In some specific embodiments, the data obtaining module 11 may specifically include:
the purchase intention sequence building unit is used for building an operation sequence based on the purchase adding operation and the collection operation of the user and the re-clicking operation of the history footprints and/or the favorites and/or the shopping carts; sequencing the operation sequence according to the sequence of each operation from near to far from the current time to obtain the purchase intention sequence;
and the historical click sequence construction unit is used for constructing the historical click sequence based on the click operation of the user.
In some embodiments, the conversion rate determining module 12 may specifically include:
a characteristic acquisition unit for acquiring commodity characteristics of a commodity; the commodity characteristics comprise any one or more of commodity categories, commodity prices, commodity sales amounts and commodity praise amounts;
the historical click sequence construction unit is used for corresponding the commodity characteristics with commodities in the historical click sequence to obtain a historical click sequence containing the commodity characteristics;
and the data input unit is used for inputting the historical click sequence containing the commodity characteristics, the purchase intention sequence and the commodity exposure data into the multi-target estimation model.
In some specific embodiments, the click rate determining module 13 may further include:
the constrained commodity conversion rate determining unit is used for carrying out constraint operation on the commodity conversion rate by using a preset value range control function to obtain the constrained commodity conversion rate;
and the click conversion probability determining unit is used for multiplying the commodity click rate by the commodity conversion rate after constraint to obtain the click conversion probability.
Further, the embodiment of the present application also discloses an electronic device, which is shown in fig. 5, and the content in the drawing cannot be considered as any limitation to the application scope.
Fig. 5 is a schematic structural diagram of an electronic device 20 according to an embodiment of the present disclosure. The electronic device 20 may specifically include: at least one processor 21, at least one memory 22, a power supply 23, a communication interface 24, an input output interface 25, and a communication bus 26. The memory 22 is configured to store a computer program, and the computer program is loaded and executed by the processor 21 to implement relevant steps in the network commodity ordering method disclosed in any one of the foregoing embodiments.
In this embodiment, the power supply 23 is configured to provide a working voltage for each hardware device on the electronic device 20; the communication interface 24 can create a data transmission channel between the electronic device 20 and an external device, and a communication protocol followed by the communication interface is any communication protocol applicable to the technical solution of the present application, and is not specifically limited herein; the input/output interface 25 is configured to obtain external input data or output data to the outside, and a specific interface type thereof may be selected according to specific application requirements, which is not specifically limited herein.

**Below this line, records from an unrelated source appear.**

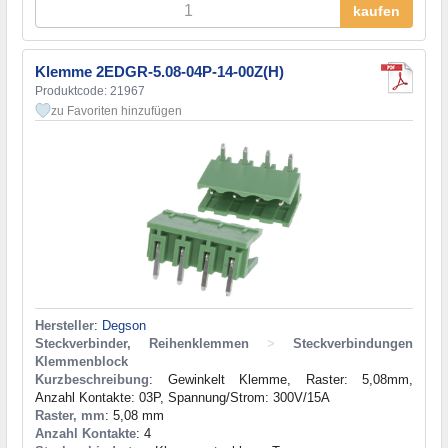
kaufen
Klemme 2EDGR-5.08-04P-14-00Z(H)
Produktcode: 21967
zu Favoriten hinzufügen
Hersteller
:
Degson
Steckverbinder, Reihenklemmen
>
Steckverbindungen
Klemmenblock
Kurzbeschreibung
: Gewinkelt Klemme, Raster: 5,08mm,
Anzahl Kontakte: 03P, Spannung/Strom: 300V/15A
Raster, mm
: 5,08 mm
Anzahl Kontakte
: 4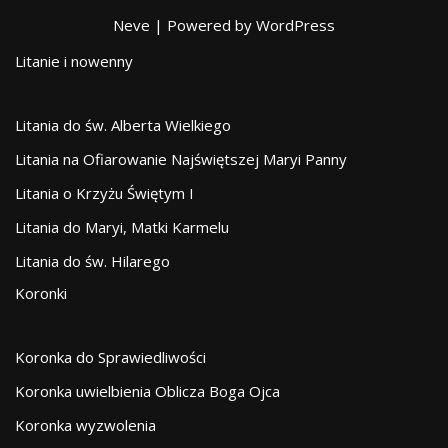
Neve
| Powered by
WordPress
Litanie i nowenny
Litania do św. Alberta Wielkiego
Litania na Ofiarowanie Najświętszej Maryi Panny
Litania o Krzyżu Świętym I
Litania do Maryi, Matki Karmelu
Litania do św. Hilarego
Koronki
Koronka do Sprawiedliwości
Koronka uwielbienia Oblicza Boga Ojca
Koronka wyzwolenia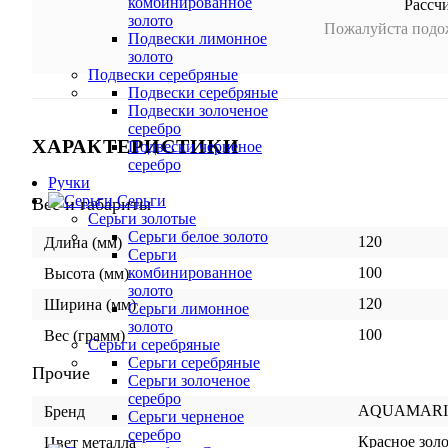
комбинированное
Рассч
золото
Пожалуйста подож
Подвески лимонное
золото
Подвески серебряные
Подвески серебряные
Подвески золоченое
серебро
ХАРАКТЕРИСТИКИ
Подвески черненое
серебро
Ручки
Серьги
Вес и габариты
Серьги золотые
Серьги белое золото
120
Длина (мм)
Серьги
100
комбинированное
Высота (мм)
золото
120
Ширина (мм)
Серьги лимонное
золото
100
Вес (грамм)
Серьги серебряные
Серьги серебряные
Прочие
Серьги золоченое
серебро
AQUAMARI
Бренд
Серьги черненое
серебро
Красное зол
Цвет металла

In addition, the memory 22 is used as a carrier for resource storage, and may be a read-only memory, a random access memory, a magnetic disk or an optical disk, etc., where the stored resources include an operating system 221, a computer program 222, data 223 including user behavior data and commodity exposure data, etc., and the storage manner may be a transient storage or a permanent storage.

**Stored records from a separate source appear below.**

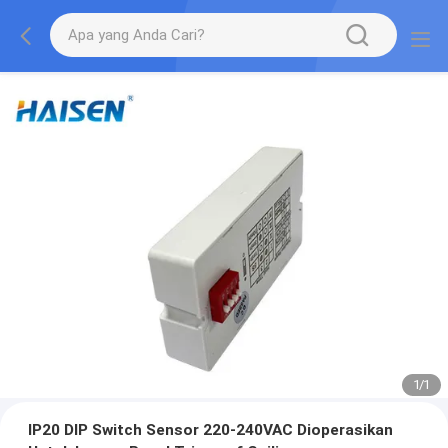
1
/
1
IP20 DIP Switch Sensor 220-240VAC Dioperasikan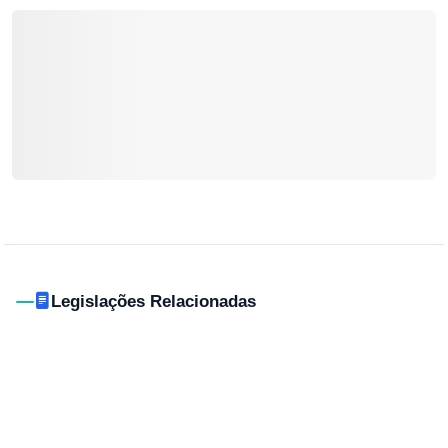
Legislações Relacionadas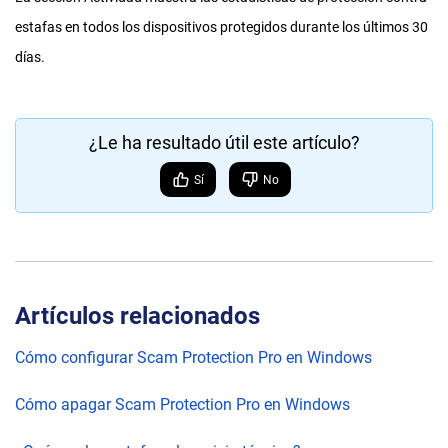
estafas en todos los dispositivos protegidos durante los últimos 30
días.
¿Le ha resultado útil este artículo?
Sí
No
Artículos relacionados
Cómo configurar Scam Protection Pro en Windows
Cómo apagar Scam Protection Pro en Windows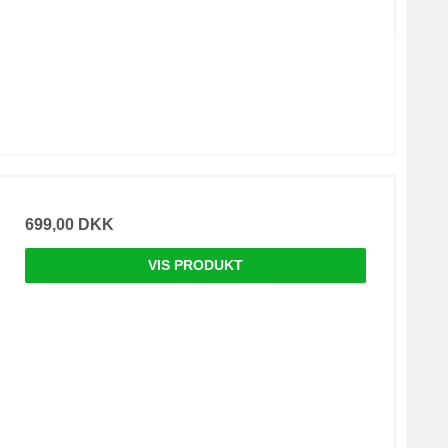
699,00 DKK
VIS PRODUKT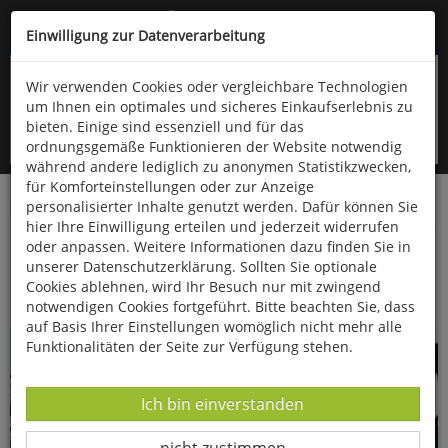
Kompletten Head der Seite überspringen
(06766) 903-200
oder (06766) 9323-960
Einwilligung zur Datenverarbeitung
Wir verwenden Cookies oder vergleichbare Technologien
um Ihnen ein optimales und sicheres Einkaufserlebnis zu
bieten. Einige sind essenziell und für das
ordnungsgemäße Funktionieren der Website notwendig
während andere lediglich zu anonymen Statistikzwecken,
für Komforteinstellungen oder zur Anzeige
personalisierter Inhalte genutzt werden. Dafür können Sie
Startseite
Bücher
Kunst
Kunst als Hobby
hier Ihre Einwilligung erteilen und jederzeit widerrufen
oder anpassen. Weitere Informationen dazu finden Sie in
Ausmalreise Winterliche Vogelwelt
unserer Datenschutzerklärung. Sollten Sie optionale
Cookies ablehnen, wird Ihr Besuch nur mit zwingend
notwendigen Cookies fortgeführt. Bitte beachten Sie, dass
auf Basis Ihrer Einstellungen womöglich nicht mehr alle
Funktionalitäten der Seite zur Verfügung stehen.
Datenverarbeitung -
Ich bin einverstanden
Datenverarbeitung -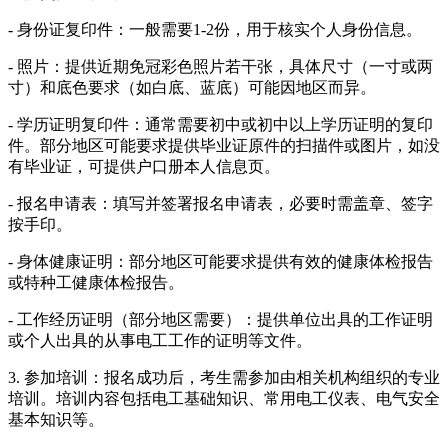
- 身份证复印件：一般需要1-2份，用于核实个人身份信息。
- 照片：提供近期免冠彩色照片若干张，具体尺寸（一寸或两
寸）和底色要求（如白底、蓝底）可能因地区而异。
- 学历证明复印件：通常需要初中或初中以上学历证明的复印
件。部分地区可能要求提供毕业证原件的扫描件或图片，如没
有毕业证，可提供户口册本人信息页。
- 报名申请表：填写并签署报名申请表，必要时需盖章、签字
按手印。
- 身体健康证明：部分地区可能要求提供有效的健康体检报告
或特种工健康体检报告。
- 工作经历证明（部分地区需要）：提供单位出具的工作证明
或个人出具的从事电工工作的证明等文件。
3. 参加培训：报名成功后，考生需参加由相关机构组织的专业
培训。培训内容包括电工基础知识、常用电工仪表、电气安全
基本知识等。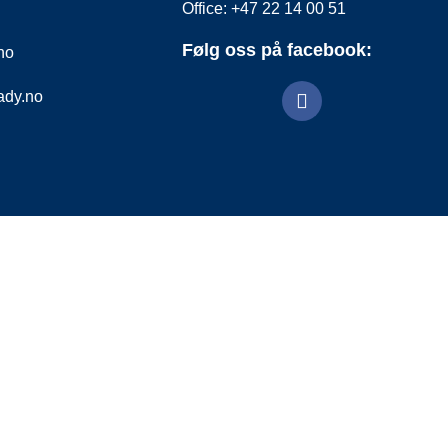
Office: +47 22 14 00 51
Følg oss på facebook:
.no
eady.no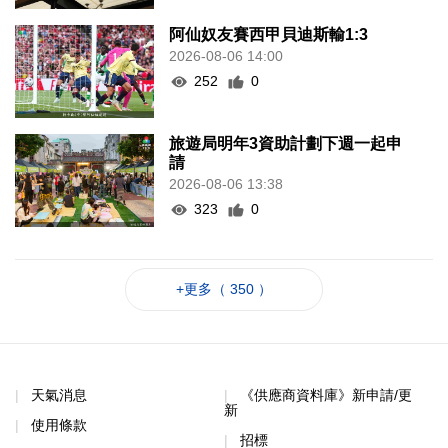
阿仙奴友賽西甲貝迪斯輸1:3
2026-08-06 14:00
252
0
旅遊局明年3資助計劃下週一起申
請
2026-08-06 13:38
323
0
+更多（ 350 ）
天氣消息
《供應商資料庫》新申請/更
新
使用條款
招標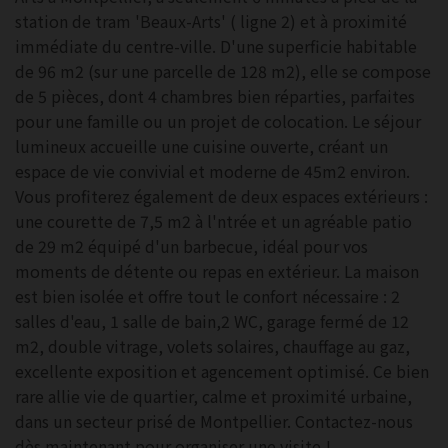
station de tram 'Beaux-Arts' ( ligne 2) et à proximité
immédiate du centre-ville. D'une superficie habitable
de 96 m2 (sur une parcelle de 128 m2), elle se compose
de 5 pièces, dont 4 chambres bien réparties, parfaites
pour une famille ou un projet de colocation. Le séjour
lumineux accueille une cuisine ouverte, créant un
espace de vie convivial et moderne de 45m2 environ.
Vous profiterez également de deux espaces extérieurs :
une courette de 7,5 m2 à l'ntrée et un agréable patio
de 29 m2 équipé d'un barbecue, idéal pour vos
moments de détente ou repas en extérieur. La maison
est bien isolée et offre tout le confort nécessaire : 2
salles d'eau, 1 salle de bain,2 WC, garage fermé de 12
m2, double vitrage, volets solaires, chauffage au gaz,
excellente exposition et agencement optimisé. Ce bien
rare allie vie de quartier, calme et proximité urbaine,
dans un secteur prisé de Montpellier. Contactez-nous
dès maintenant pour organiser une visite !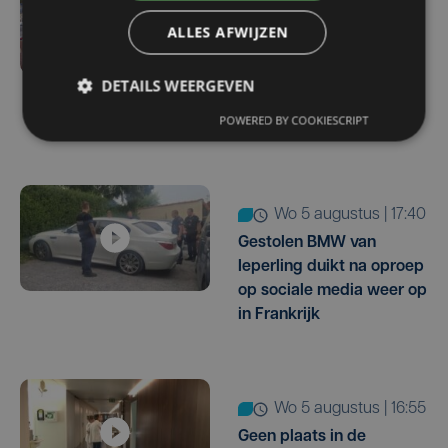
Veurne moet zo'n twee
ALLES AFWIJZEN
miljoen euro aan
onrechtmatig
DETAILS WEERGEVEN
gerecupereerde BTW
POWERED BY COOKIESCRIPT
terugbetalen
wo 5 augustus | 17:40
Gestolen BMW van
Ieperling duikt na oproep
op sociale media weer op
in Frankrijk
wo 5 augustus | 16:55
Geen plaats in de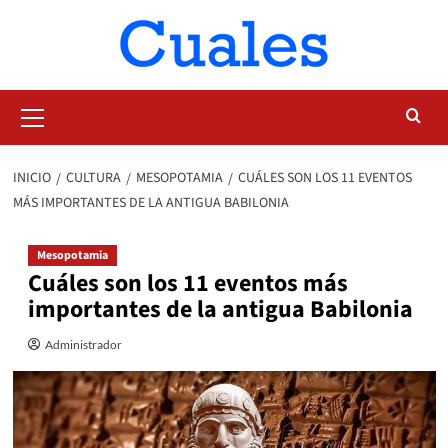
Saltar
al
contenido
Menú
primario
INICIO
CULTURA
MESOPOTAMIA
CUÁLES SON LOS 11 EVENTOS
MÁS IMPORTANTES DE LA ANTIGUA BABILONIA
Mesopotamia
Cuáles son los 11 eventos más
importantes de la antigua Babilonia
Administrador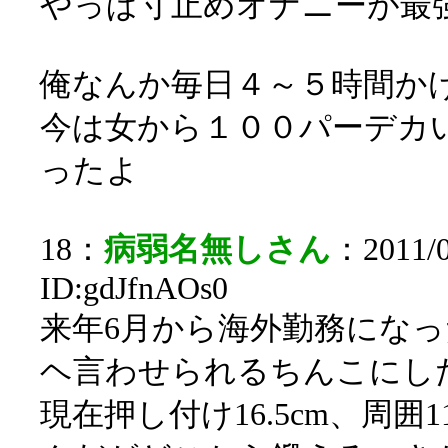
やっぱ寸止めオナニーが最
俺なんか毎日４～５時間か
今は女から１００パーデカ
ったよ
18：
病弱名無しさん
：2011/0
ID:gdJfnAOs0
来年6月から海外勤務にな
ヘ言わせられるちんこにし
現在押し付け16.5cm、周囲1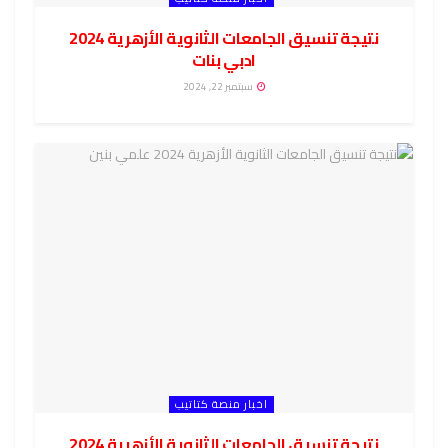
نتيجة تنسيق الجامعات الثانوية الأزهرية 2024
ادبي بنات
سبتمبر 22, 2024
اخبار منصة كتاتيب
نتيجة تنسيق الجامعات الثانوية الأزهرية 2024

The operating system 221 is used for managing and controlling each hardware device and the computer program 222 on the electronic device 20, so as to realize the operation and processing of the mass data 223 in the memory 22 by the processor 21, and may be Windows Server, Netware, Unix, Linux, and the like. The computer program 222 may further include a computer program that can be used to perform other specific tasks in addition to the computer program that can be used to perform the network commodity sorting method performed by the electronic device 20 disclosed in any of the foregoing embodiments.
Further, an embodiment of the present application further discloses a computer storage medium, where computer-executable instructions are stored in the computer storage medium, and when the computer-executable instructions are loaded and executed by a processor, the steps of the network commodity ordering method disclosed in any of the foregoing embodiments are implemented.

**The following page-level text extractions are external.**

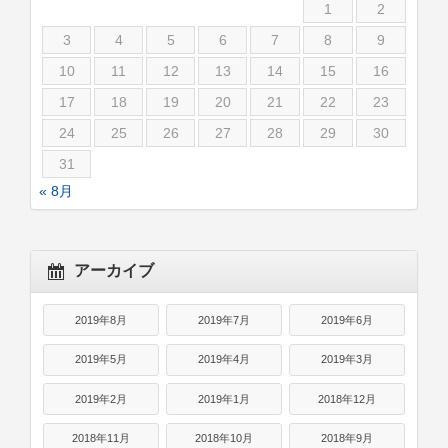
1
2
3
4
5
6
7
8
9
10
11
12
13
14
15
16
17
18
19
20
21
22
23
24
25
26
27
28
29
30
31
« 8月
アーカイブ
2019年8月
2019年7月
2019年6月
2019年5月
2019年4月
2019年3月
2019年2月
2019年1月
2018年12月
2018年11月
2018年10月
2018年9月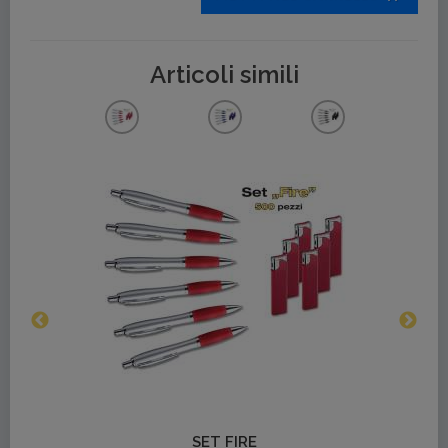
Articoli simili
SET 
Dettagli
PER
SET FIRE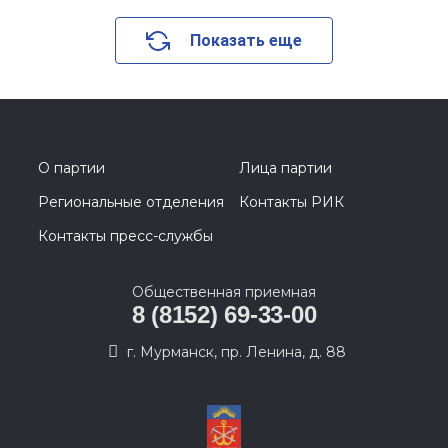
Показать еще
О партии
Лица партии
Региональные отделения
Контакты РИК
Контакты пресс-службы
Общественная приемная
8 (8152) 69-33-00
г. Мурманск, пр. Ленина, д. 88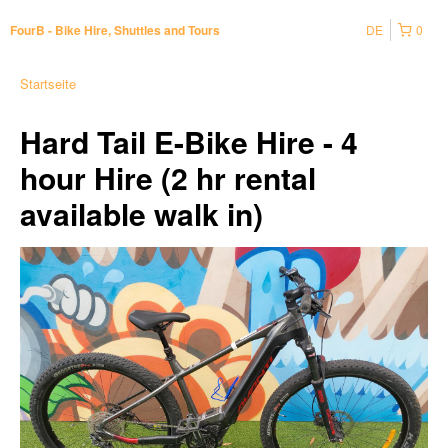
DE
0
FourB - Bike Hire, Shuttles and Tours
Startseite
Hard Tail E-Bike Hire - 4
hour Hire (2 hr rental
available walk in)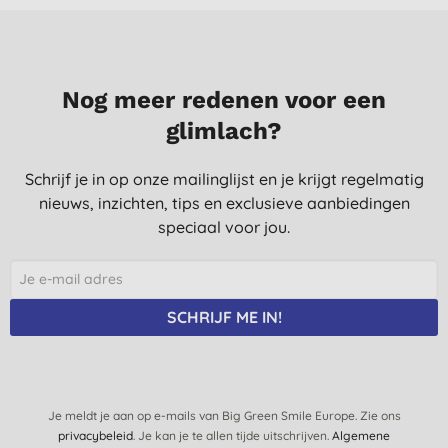
Nog meer redenen voor een
glimlach?
Schrijf je in op onze mailinglijst en je krijgt regelmatig
nieuws, inzichten, tips en exclusieve aanbiedingen
speciaal voor jou.
SCHRIJF ME IN!
Je meldt je aan op e-mails van Big Green Smile Europe. Zie ons
privacybeleid
. Je kan je te allen tijde uitschrijven.
Algemene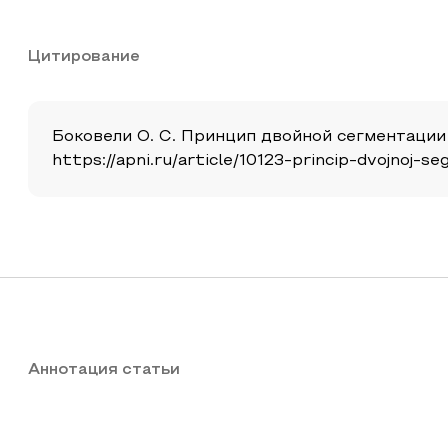
Цитирование
Боковели О. С. Принцип двойной сегментации в
https://apni.ru/article/10123-princip-dvojnoj-
Аннотация статьи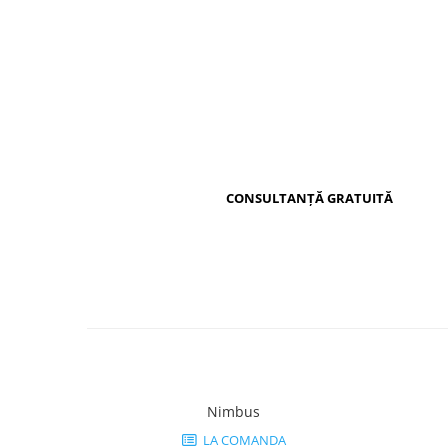
Distribuie
pe
Facebook
CONSULTANȚĂ GRATUITĂ
Nimbus
LA COMANDA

The embodiments are described in a progressive manner, each embodiment focuses on differences from other embodiments, and the same or similar parts among the embodiments are referred to each other. The device disclosed by the embodiment corresponds to the method disclosed by the embodiment, so that the description is simple, and the relevant points can be referred to the method part for description.
The steps of a method or algorithm described in connection with the embodiments disclosed herein may be embodied directly in hardware, in a software module executed by a processor, or in a combination of the two. A software module may reside in Random Access Memory (RAM), memory, Read Only Memory (ROM), electrically programmable ROM, electrically erasable programmable ROM, registers, hard disk, a removable disk, a CD-ROM, or any other form of storage medium known in the art.
Finally, it should also be noted that, herein, relational terms such as first and second, and the like may be used solely to distinguish one entity or action from another entity or action without necessarily requiring or implying any actual such relationship or order between such entities or actions. Also, the terms "comprises," "comprising," or any other variation thereof, are intended to cover a non-exclusive inclusion, such that a process, method, article, or apparatus that comprises a list of elements does not include only those elements but may include other elements not expressly listed or inherent to such process, method, article, or apparatus. Without further limitation, an element defined by the phrase "comprising an … …" does not exclude the presence of other identical elements in a process, method, article, or apparatus that comprises the element.
The network commodity ordering method, device, equipment and medium provided by the invention are introduced in detail, a specific example is applied in the text to explain the principle and the implementation mode of the invention, and the description of the embodiment is only used for helping to understand the method and the core idea of the invention; meanwhile, for a person skilled in the art, according to the idea of the present invention, there may be variations in the specific embodiments and the application scope, and in summary, the content of the present specification should not be construed as a limitation to the present invention.
Claims (10)
1. A network commodity ordering method is characterized by comprising the following steps:
acquiring user behavior data and commodity exposure data; the user behavior data comprises a purchase intention sequence and a historical click sequence;
inputting the user behavior data and the commodity exposure data into a multi-target estimation model constructed based on a multi-task learning framework to obtain corresponding commodity conversion rate; the multi-target estimation model comprises a commodity click rate learning task and a commodity conversion rate learning task; sharing an embedded layer parameter and a part of attention parameters between the commodity click rate learning task and the commodity conversion rate learning task;
inputting the historical click sequence and the commodity exposure data into a click rate estimation model to obtain a corresponding commodity click rate;
determining the click conversion probability of the commodities based on the commodity conversion rate and the commodity click rate, and sequencing the commodities according to the click conversion probability.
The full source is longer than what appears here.